There will always be variations in the English found in the journal as a whole, such as differences in spelling and sentence structure between British (UK) English and American (US) English, which we also cover in this guide. The following sections present the most important elements of A&A style and tips on how to ensure that your paper follows our guidelines.
1.1 Clarity and concision
In English, as in science, it is best to use precise phrasing for an idea. Please avoid paragraphs and sentences that are either too long or too short. Wordy constructions can often cloud the author’s intended meaning, and poetic language as well as cultural references should not be used.
We recommend authors mainly use the active voice and declarative structure (e.g., “We study”) in describing their methods and findings. While scientific writing in general may tend to use the passive voice in many cases, this often leads to wordy sentence structures.
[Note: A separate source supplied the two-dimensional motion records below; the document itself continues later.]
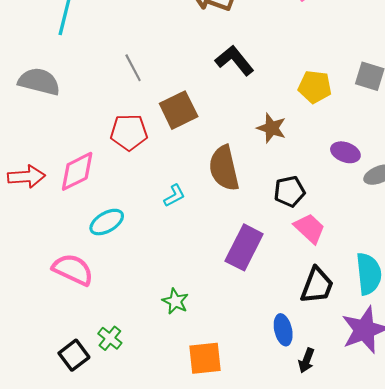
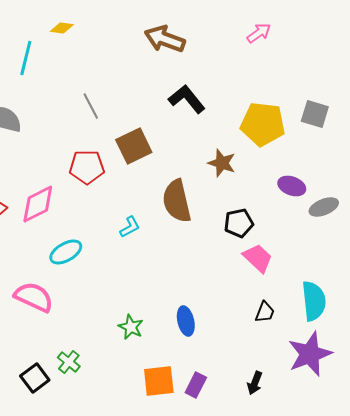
yellow pentagon: (315, 87) -> (263, 124), size x1.4
purple rectangle: (244, 247) -> (196, 385), moved, size x0.6
black trapezoid: (317, 285) -> (265, 312), size x0.6
blue ellipse: (283, 330) -> (186, 321), moved

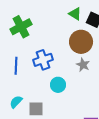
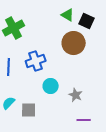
gray star: (83, 65) -> (76, 95), moved

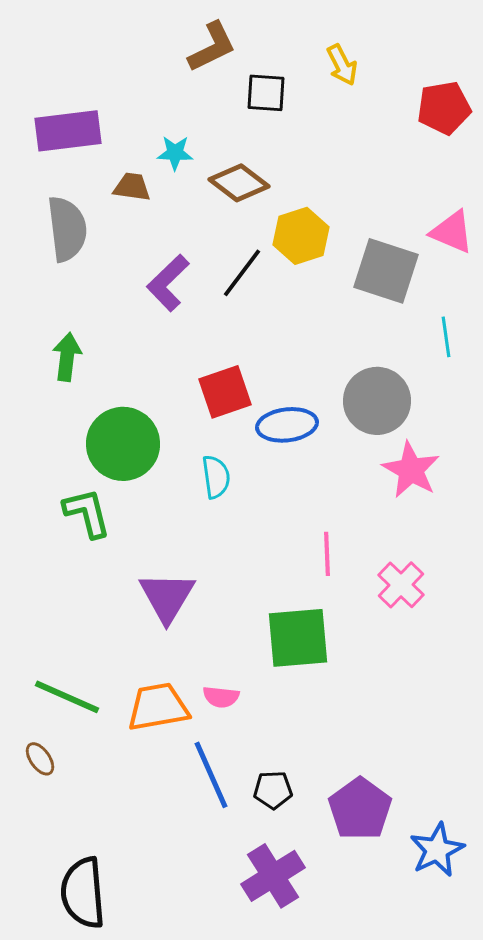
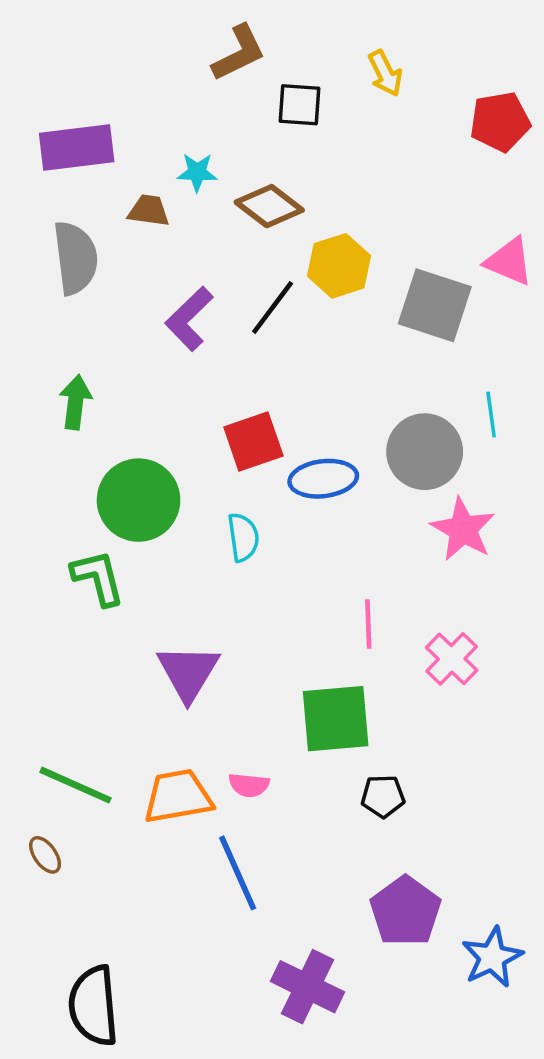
cyan line: (446, 337) -> (491, 414), moved
black pentagon: (273, 790) -> (383, 796), moved
purple cross: (273, 876) -> (307, 987), turned -32

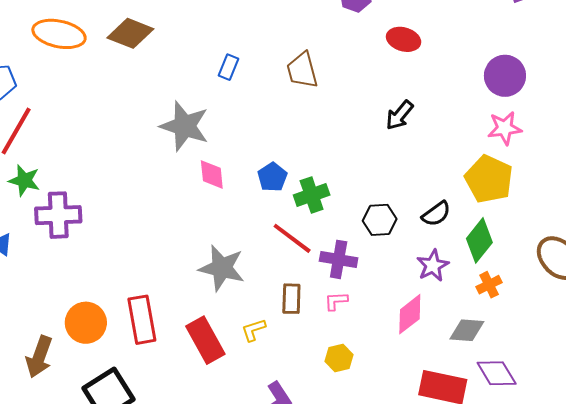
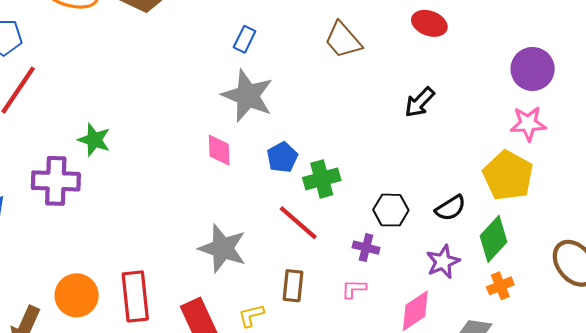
brown trapezoid: (302, 70) -> (343, 40), moved, turned -30
gray star: (185, 126) -> (248, 96), moved
green star: (24, 180) -> (94, 140), moved
purple cross: (339, 259) -> (366, 248), moved, size x0.7
pink L-shape: (336, 301) -> (354, 289), moved

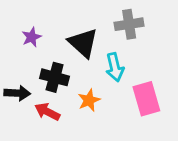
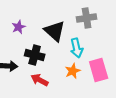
orange star: (89, 100) -> (73, 71), moved
red arrow: (47, 112) -> (40, 80), moved

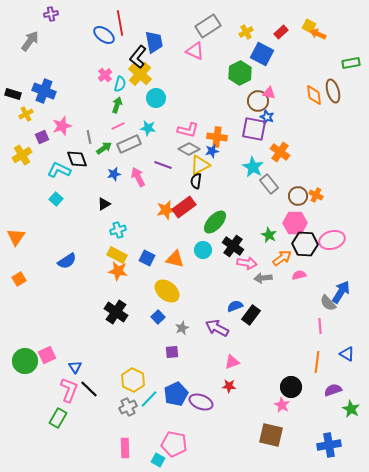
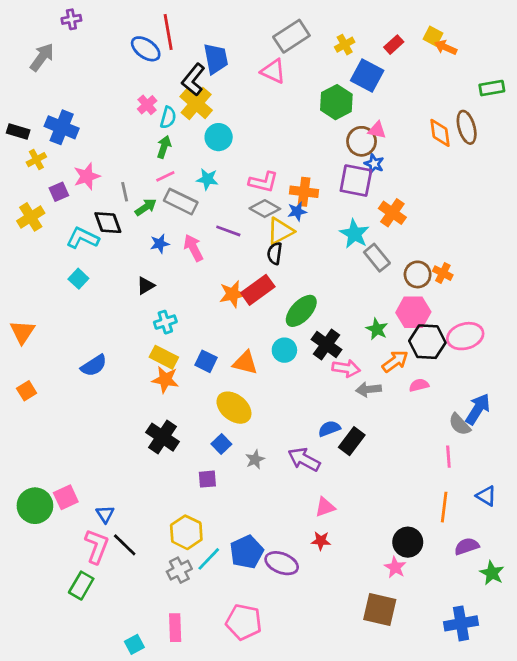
gray rectangle: (129, 144) -> (181, 202), turned 50
purple square: (172, 352) -> (207, 479), moved
cyan square: (158, 460) -> (134, 644), moved, turned 32

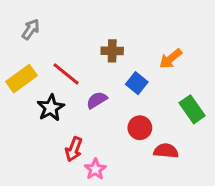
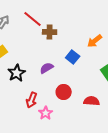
brown cross: (112, 51) -> (50, 32), moved
red line: (66, 74) -> (33, 19), moved
red circle: (140, 128) -> (64, 92), moved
Please try to keep the subject, predicate (verb phrase), and object of each sentence in a logical sequence. This can help avoid ambiguity about which verb refers to which subject in a compound sentence.
- That such observations can lead to accurate results is demonstrated by our analysis.
- Our analysis demonstrates that such observations lead to accurate results.
Note: A&A avoids addressing the reader directly. For example, questions should not appear in papers and “note that” can either be deleted completely or replaced with “we note that” .
- Note that the authors, after making substantial corrections, submitted the article.
- We note that the authors submitted the article after making substantial corrections.